[Extracted page text data]
──────────

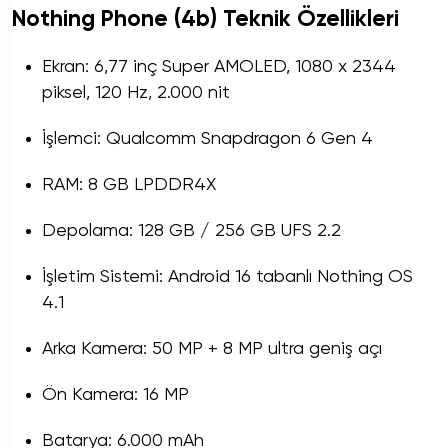
Nothing Phone (4b) Teknik Özellikleri
Ekran: 6,77 inç Super AMOLED, 1080 x 2344
piksel, 120 Hz, 2.000 nit
İşlemci: Qualcomm Snapdragon 6 Gen 4
RAM: 8 GB LPDDR4X
Depolama: 128 GB / 256 GB UFS 2.2
İşletim Sistemi: Android 16 tabanlı Nothing OS
4.1
Arka Kamera: 50 MP + 8 MP ultra geniş açı
Ön Kamera: 16 MP
Batarya: 6.000 mAh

──────────

» **Exercise description**:
For each line of the entries that holds the word "Nothing", pull that line out.

» **Response area**:
Nothing Phone (4b) Teknik Özellikleri
İşletim Sistemi: Android 16 tabanlı Nothing OS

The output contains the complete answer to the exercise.